→ **Available data**:
= = = = =
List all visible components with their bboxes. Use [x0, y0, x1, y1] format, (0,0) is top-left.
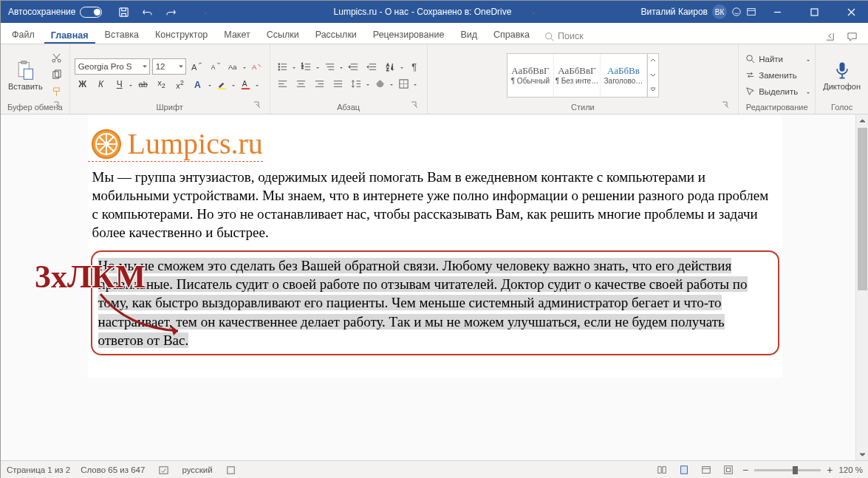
bullets-icon[interactable] [275, 59, 296, 74]
zoom-in-icon[interactable]: + [827, 464, 833, 476]
style-nospacing[interactable]: АаБбВвГ¶ Без инте… [554, 54, 601, 97]
format-painter-icon[interactable] [49, 85, 65, 100]
status-language[interactable]: русский [182, 465, 212, 474]
tab-layout[interactable]: Макет [217, 26, 256, 44]
maximize-button[interactable] [798, 1, 830, 23]
tab-design[interactable]: Конструктор [148, 26, 214, 44]
svg-text:Z: Z [386, 67, 389, 72]
paragraph-2-selected[interactable]: Но мы не сможем это сделать без Вашей об… [98, 258, 748, 347]
vertical-scrollbar[interactable] [855, 115, 868, 461]
gallery-expand-icon[interactable] [647, 54, 658, 97]
grow-font-icon[interactable]: A [188, 59, 205, 74]
select-button[interactable]: Выделить [743, 84, 810, 99]
font-name-combo[interactable]: Georgia Pro S [75, 58, 150, 75]
styles-launcher-icon[interactable] [721, 101, 731, 111]
undo-icon[interactable] [139, 4, 155, 19]
styles-gallery[interactable]: АаБбВвГ¶ Обычный АаБбВвГ¶ Без инте… АаБб… [507, 53, 659, 98]
tab-references[interactable]: Ссылки [260, 26, 306, 44]
tab-review[interactable]: Рецензирование [366, 26, 451, 44]
print-layout-icon[interactable] [676, 463, 692, 477]
scroll-down-icon[interactable] [856, 448, 868, 461]
font-color-icon[interactable]: A [238, 77, 259, 92]
accessibility-icon[interactable] [223, 462, 239, 477]
zoom-out-icon[interactable]: − [742, 464, 748, 476]
numbering-icon[interactable]: 12 [298, 59, 320, 74]
status-page[interactable]: Страница 1 из 2 [7, 465, 70, 474]
shading-icon[interactable] [372, 76, 394, 91]
spellcheck-icon[interactable] [155, 462, 171, 477]
bold-icon[interactable]: Ж [75, 77, 91, 92]
svg-point-8 [52, 59, 55, 62]
comments-button[interactable] [844, 29, 860, 44]
change-case-icon[interactable]: Aa [225, 59, 247, 74]
tab-view[interactable]: Вид [454, 26, 484, 44]
indent-dec-icon[interactable] [346, 59, 362, 74]
svg-point-1 [733, 8, 741, 16]
underline-icon[interactable]: Ч [112, 77, 133, 92]
tab-mailings[interactable]: Рассылки [309, 26, 363, 44]
font-launcher-icon[interactable] [253, 101, 262, 111]
copy-icon[interactable] [49, 68, 65, 83]
status-words[interactable]: Слово 65 из 647 [81, 465, 145, 474]
strike-icon[interactable]: ab [135, 77, 151, 92]
font-size-combo[interactable]: 12 [152, 58, 186, 75]
read-mode-icon[interactable] [654, 463, 670, 477]
paragraph-1[interactable]: Мы — группа энтузиастов, одержимых идеей… [88, 168, 782, 242]
minimize-button[interactable] [761, 1, 793, 23]
zoom-slider[interactable] [754, 469, 821, 471]
redo-icon[interactable] [163, 4, 179, 19]
cut-icon[interactable] [49, 51, 65, 66]
borders-icon[interactable] [396, 76, 417, 91]
tab-file[interactable]: Файл [5, 26, 41, 44]
style-heading[interactable]: АаБбВвЗаголово… [601, 54, 647, 97]
scroll-up-icon[interactable] [856, 115, 868, 127]
qat-customize-icon[interactable] [186, 4, 208, 19]
multilevel-icon[interactable] [322, 59, 344, 74]
subscript-icon[interactable]: x2 [154, 77, 170, 92]
dictate-button[interactable]: Диктофон [820, 58, 864, 92]
user-name[interactable]: Виталий Каиров [640, 7, 708, 17]
svg-point-9 [58, 59, 61, 62]
text-effects-icon[interactable]: A [191, 77, 212, 92]
share-button[interactable] [821, 29, 838, 44]
save-icon[interactable] [115, 4, 131, 19]
line-spacing-icon[interactable] [349, 76, 370, 91]
scroll-thumb[interactable] [858, 128, 867, 290]
web-layout-icon[interactable] [698, 463, 714, 477]
tab-insert[interactable]: Вставка [98, 26, 146, 44]
italic-icon[interactable]: К [93, 77, 109, 92]
page[interactable]: Lumpics.ru Мы — группа энтузиастов, одер… [88, 115, 782, 378]
pilcrow-icon[interactable]: ¶ [406, 59, 423, 74]
align-right-icon[interactable] [312, 76, 328, 91]
save-location[interactable]: - Сохранено в: OneDrive [411, 7, 512, 17]
tell-me-search[interactable]: Поиск [539, 29, 589, 44]
sort-icon[interactable]: AZ [383, 59, 404, 74]
replace-button[interactable]: Заменить [743, 68, 810, 83]
zoom-level[interactable]: 120 % [838, 465, 863, 474]
paste-button[interactable]: Вставить [5, 58, 46, 92]
clipboard-launcher-icon[interactable] [52, 101, 62, 111]
align-center-icon[interactable] [293, 76, 310, 91]
style-normal[interactable]: АаБбВвГ¶ Обычный [508, 54, 554, 97]
title-dropdown-icon[interactable] [514, 4, 536, 19]
focus-icon[interactable] [720, 463, 737, 477]
find-button[interactable]: Найти [743, 52, 810, 66]
paragraph-label: Абзац [337, 103, 360, 112]
paragraph-launcher-icon[interactable] [410, 101, 420, 111]
clear-format-icon[interactable]: A [249, 59, 265, 74]
avatar[interactable]: ВК [712, 4, 727, 19]
ribbon-options-icon[interactable] [746, 7, 756, 17]
justify-icon[interactable] [330, 76, 346, 91]
superscript-icon[interactable]: x2 [172, 77, 188, 92]
face-icon[interactable] [731, 7, 742, 17]
tab-help[interactable]: Справка [487, 26, 536, 44]
close-button[interactable] [835, 1, 867, 23]
tab-home[interactable]: Главная [44, 27, 95, 44]
autosave-toggle[interactable]: Автосохранение [1, 7, 109, 18]
highlight-icon[interactable] [214, 77, 236, 92]
shrink-font-icon[interactable]: A [207, 59, 223, 74]
svg-text:2: 2 [301, 66, 304, 69]
align-left-icon[interactable] [275, 76, 291, 91]
svg-text:A: A [194, 80, 201, 90]
indent-inc-icon[interactable] [364, 59, 380, 74]
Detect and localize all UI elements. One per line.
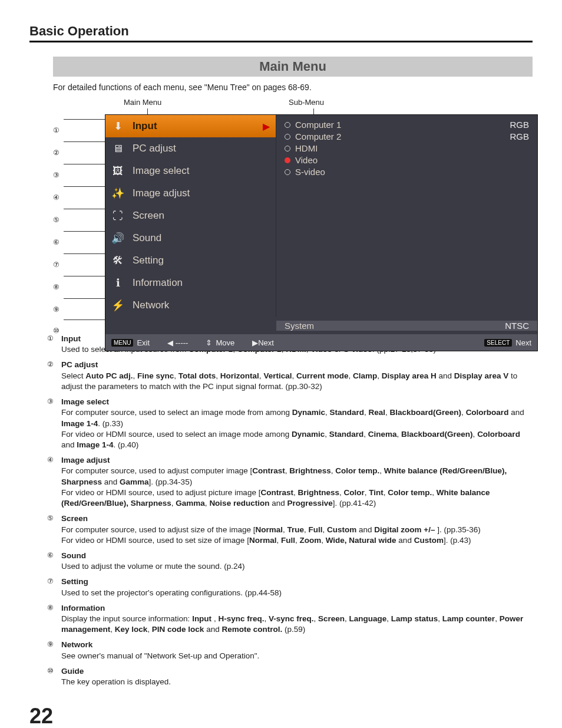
tick-line [313, 108, 314, 114]
description-item: ⑩GuideThe key operation is displayed. [47, 666, 533, 687]
submenu-item[interactable]: S-video [285, 166, 529, 177]
menu-key-icon: MENU [111, 339, 133, 347]
submenu-item-label: Computer 2 [295, 131, 341, 141]
osd-submenu-area: Computer 1RGBComputer 2RGBHDMIVideoS-vid… [276, 115, 537, 181]
description-item: ④Image adjustFor computer source, used t… [47, 455, 533, 509]
menu-item-information[interactable]: ℹInformation [105, 272, 276, 294]
radio-unselected-icon [285, 122, 290, 128]
callout-number: ⑤ [53, 209, 65, 231]
menu-item-sound[interactable]: 🔊Sound [105, 227, 276, 249]
imgadj-icon: ✨ [109, 185, 127, 202]
menu-item-input[interactable]: ⬇Input▶ [105, 115, 276, 137]
radio-unselected-icon [285, 134, 290, 140]
description-number: ⑧ [47, 603, 61, 635]
chevron-right-icon: ▶ [263, 121, 270, 132]
submenu-item-label: HDMI [295, 143, 318, 153]
guide-back: ◀ ----- [167, 338, 188, 347]
description-number: ⑩ [47, 666, 61, 687]
subnote-text: For detailed functions of each menu, see… [53, 83, 533, 92]
callout-number: ⑧ [53, 276, 65, 298]
callout-number: ⑦ [53, 253, 65, 276]
menu-diagram: Main Menu Sub-Menu ①②③④⑤⑥⑦⑧⑨⑩ ⬇Input▶🖥PC… [53, 98, 533, 328]
description-number: ④ [47, 455, 61, 509]
submenu-item-label: S-video [295, 167, 325, 177]
menu-item-label: Setting [133, 255, 164, 266]
description-item: ⑨NetworkSee owner's manual of "Network S… [47, 640, 533, 661]
description-item: ⑦SettingUsed to set the projector's oper… [47, 577, 533, 598]
description-title: Sound [61, 551, 533, 561]
description-item: ⑧InformationDisplay the input source inf… [47, 603, 533, 635]
submenu-item-value: RGB [510, 131, 529, 141]
description-text: For computer source, used to select an i… [61, 407, 533, 450]
sound-icon: 🔊 [109, 230, 127, 246]
description-list: ①InputUsed to select an input source fro… [47, 334, 533, 687]
submenu-item[interactable]: Video [285, 154, 529, 166]
guide-next-label: Next [515, 338, 531, 347]
menu-item-label: Sound [133, 232, 161, 244]
column-label-sub: Sub-Menu [289, 98, 324, 107]
radio-unselected-icon [285, 146, 290, 151]
menu-item-network[interactable]: ⚡Network [105, 294, 276, 317]
description-title: PC adjust [61, 360, 533, 370]
description-title: Screen [61, 513, 533, 524]
description-number: ⑤ [47, 513, 61, 546]
description-number: ⑦ [47, 577, 61, 598]
pc-icon: 🖥 [109, 140, 127, 157]
submenu-item-label: Video [295, 155, 318, 165]
menu-item-label: PC adjust [133, 143, 176, 154]
menu-item-label: Image select [133, 165, 189, 177]
menu-item-image-adjust[interactable]: ✨Image adjust [105, 182, 276, 205]
main-menu-title-bar: Main Menu [53, 57, 533, 77]
description-item: ⑤ScreenFor computer source, used to adju… [47, 513, 533, 546]
description-number: ③ [47, 397, 61, 450]
menu-item-label: Network [133, 299, 169, 311]
submenu-item-value: RGB [510, 120, 529, 130]
menu-item-screen[interactable]: ⛶Screen [105, 205, 276, 227]
description-number: ⑨ [47, 640, 61, 661]
menu-item-image-select[interactable]: 🖼Image select [105, 160, 276, 182]
submenu-item[interactable]: Computer 2RGB [285, 130, 529, 142]
guide-select-next: SELECT Next [484, 338, 531, 347]
radio-unselected-icon [285, 169, 290, 175]
callout-number: ① [53, 119, 65, 141]
tick-line [147, 108, 148, 114]
column-label-main: Main Menu [124, 98, 161, 107]
section-heading: Basic Operation [29, 24, 533, 42]
screen-icon: ⛶ [109, 207, 127, 224]
description-text: For computer source, used to adjust comp… [61, 466, 533, 509]
menu-item-setting[interactable]: 🛠Setting [105, 249, 276, 272]
menu-item-pc-adjust[interactable]: 🖥PC adjust [105, 137, 276, 160]
imgsel-icon: 🖼 [109, 163, 127, 179]
radio-selected-icon [285, 157, 290, 163]
description-title: Network [61, 640, 533, 650]
guide-exit-label: Exit [137, 338, 150, 347]
submenu-item[interactable]: Computer 1RGB [285, 118, 529, 130]
guide-move-label: Move [216, 338, 234, 347]
info-icon: ℹ [109, 275, 127, 291]
description-text: Display the input source information: In… [61, 614, 533, 635]
description-text: The key operation is displayed. [61, 677, 533, 687]
menu-item-label: Screen [133, 210, 164, 222]
osd-system-row: System NTSC [105, 317, 537, 334]
description-item: ②PC adjustSelect Auto PC adj., Fine sync… [47, 360, 533, 392]
menu-item-label: Input [133, 120, 157, 132]
network-icon: ⚡ [109, 297, 127, 314]
setting-icon: 🛠 [109, 252, 127, 269]
callout-number: ⑥ [53, 231, 65, 253]
updown-icon: ⇕ [206, 338, 212, 347]
callout-number-column: ①②③④⑤⑥⑦⑧⑨⑩ [53, 119, 65, 337]
description-title: Image adjust [61, 455, 533, 466]
page-number: 22 [29, 704, 533, 728]
leader-lines [64, 119, 105, 337]
description-number: ⑥ [47, 551, 61, 572]
callout-number: ④ [53, 186, 65, 209]
submenu-item[interactable]: HDMI [285, 142, 529, 154]
description-text: Used to adjust the volume or mute the so… [61, 561, 533, 572]
description-title: Setting [61, 577, 533, 587]
guide-exit: MENU Exit [111, 338, 150, 347]
description-text: Used to set the projector's operating co… [61, 588, 533, 598]
guide-move: ⇕ Move [206, 338, 234, 347]
select-key-icon: SELECT [484, 339, 512, 347]
callout-number: ③ [53, 164, 65, 186]
description-title: Guide [61, 666, 533, 677]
= = = = =
→ **How to complete this task**: Your response should be each line that includes the word "gallery", copied from the records.

→ **Response area**:
gallery-expand-icon[interactable] [647, 54, 658, 97]
styles-gallery[interactable]: АаБбВвГ¶ Обычный АаБбВвГ¶ Без инте… АаБб… [507, 53, 659, 98]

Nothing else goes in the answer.